Miss Gerard never gives too much description ; but when she wishes once for all to make a scene clear to us, we see it, we have been there. At the end of an unfinished street stands the Jewish synagogue :—

" Beyond the synagogue there was nothing more but a stretch of waste ground, covered with dwarfed bushes, twisted by the wind into fantastical knots, and in summer with tufts of white camomile flowers ; and beyond that again only the river. It was just here that the river took its sharpest curve, so that this stretch of ground was bordered on three sides by water, and as there was no means of crossing the river here—the bridge being higher up—the spot was the most lonely to be found for miles around, leading to nowhere and ending in itself, visited only by the birds that pecked at the berries on the bushes, or occasionally by some child collecting camomile-flowers to dry. The river- banks were in many places precipitous, in some spots overhanging, where the sluggish current had gradually eaten its way into the solid earth, and stood now in stagnant pools, choked by long grasses and by the leaves of water-plants that had taken root in these sheltered basins. These pools were very deep, but so screened by the overhanging brushwood as to be entirely invisible from the river-bank above, and even from the opposite side hardly to be detected."

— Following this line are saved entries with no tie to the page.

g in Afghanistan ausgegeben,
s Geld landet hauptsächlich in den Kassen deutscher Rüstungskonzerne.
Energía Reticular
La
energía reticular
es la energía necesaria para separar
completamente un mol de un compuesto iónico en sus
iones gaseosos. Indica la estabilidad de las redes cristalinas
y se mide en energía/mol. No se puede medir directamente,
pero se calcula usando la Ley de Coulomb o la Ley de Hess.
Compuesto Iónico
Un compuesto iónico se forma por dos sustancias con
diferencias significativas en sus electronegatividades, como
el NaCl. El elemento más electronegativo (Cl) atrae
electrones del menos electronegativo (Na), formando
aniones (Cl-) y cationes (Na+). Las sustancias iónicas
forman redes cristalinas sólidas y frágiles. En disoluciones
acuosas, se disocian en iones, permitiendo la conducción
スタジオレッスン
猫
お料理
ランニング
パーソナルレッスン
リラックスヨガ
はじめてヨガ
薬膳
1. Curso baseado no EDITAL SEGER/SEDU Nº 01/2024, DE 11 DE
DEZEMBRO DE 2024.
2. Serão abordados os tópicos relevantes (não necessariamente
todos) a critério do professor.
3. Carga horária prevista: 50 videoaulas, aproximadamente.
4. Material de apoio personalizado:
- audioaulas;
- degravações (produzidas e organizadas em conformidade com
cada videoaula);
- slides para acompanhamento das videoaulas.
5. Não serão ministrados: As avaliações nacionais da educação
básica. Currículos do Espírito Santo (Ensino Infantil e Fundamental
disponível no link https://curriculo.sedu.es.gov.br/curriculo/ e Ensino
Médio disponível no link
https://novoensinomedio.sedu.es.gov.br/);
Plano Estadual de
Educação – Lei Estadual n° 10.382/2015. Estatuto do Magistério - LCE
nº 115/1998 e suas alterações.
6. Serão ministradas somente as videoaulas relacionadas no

This lonely place, undisturbed by human sounds, except "a thin stream of nasal prayer" from the synagogue, is, in fact, the scene of the tragedy. Here Theodor waits for his love, here is his joy, here is his desolation ; and then that cold, stealing current, which seems now and then all through the story to touch us with ice, has a secret that it keeps too well.

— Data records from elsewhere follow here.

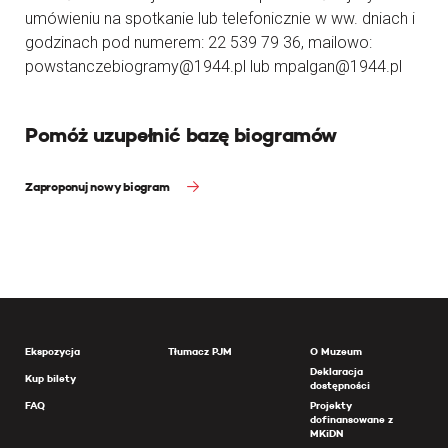
umówieniu na spotkanie lub telefonicznie w ww. dniach i
godzinach pod numerem: 22 539 79 36, mailowo:
powstanczebiogramy@1944.pl lub mpalgan@1944.pl
Pomóż uzupełnić bazę biogramów
Zaproponuj nowy biogram
Ekspozycja
Tłumacz PJM
O Muzeum
Deklaracja
Kup bilety
dostępności
FAQ
Projekty
dofinansowane z
MKiDN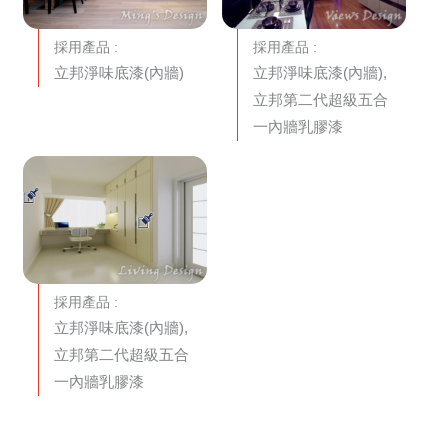
採用產品 :
採用產品 :
立邦淨味底漆(內牆)
立邦淨味底漆(內牆),
立邦第二代超級五合
一內牆乳膠漆
採用產品 :
立邦淨味底漆(內牆),
立邦第二代超級五合
一內牆乳膠漆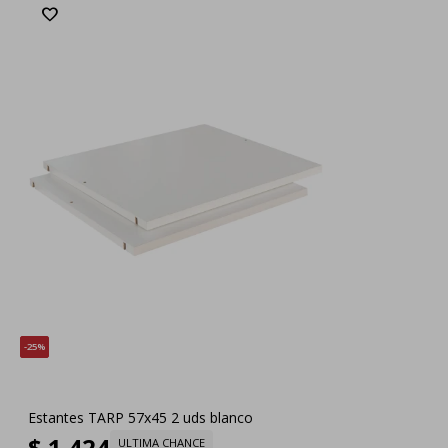
25
Estantes TARP 57x45 2 uds blanco
$
1.424
ULTIMA CHANCE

Recha's first meeting with Theodor by the river is a striking passage. She has just been almost unbearably tried by the insolence of one of his brother-officers, to whom she had gone, as usual, on her father's business. There has as yet been no word of love—on her side, no thought—between her and Theodor. These few lines are another excellent specimen of Miss Gerard's descriptive power :—

" She was walking on rapidly, though aimlessly, among the bushes, a little ahead of Theodor. The thorns caught her skirt and the fringe of her shawl, but she did not appear to notice it. She broke off the tips of the twigs in passing, and twisted them between her fingers. One of them she tore in two with her teeth. A deep streak of colour flamed in each of her cheeks. It was only when she had reached the very edge of the steep river-bank that she stood still. Down there in the water there were lumps of ice slowly floating past, but up here the blue hepaticas were strewn to the very edge of the bank, and the bushes already bore that faint red tint which comes before the green, when the husks of the buds have not yet burst. Recha looked round her with a sort of surprise, and the angry red faded in her cheek. It is very quiet here,' she said, drawing a deep breath ; then going a little nearer to the edge and straining her neck to look over, she added with a shudder, but it must be very cold down there in those black holes under the banks.'" As we have said, Recha is a very strong study of character. It is also an exceedingly powerful story. It has not the varied interest of Orthodox, and is hardly such a curious picture of the manners and customs of the Galician Jews ; but in its concentrated strength it is still more striking, and its human interest is certainly deeper. Theodor, in his simplicity, is a more natural hero than Count Ortenegg, and Recha is a far nobler conception than poor, helpless, golden-haired Salome.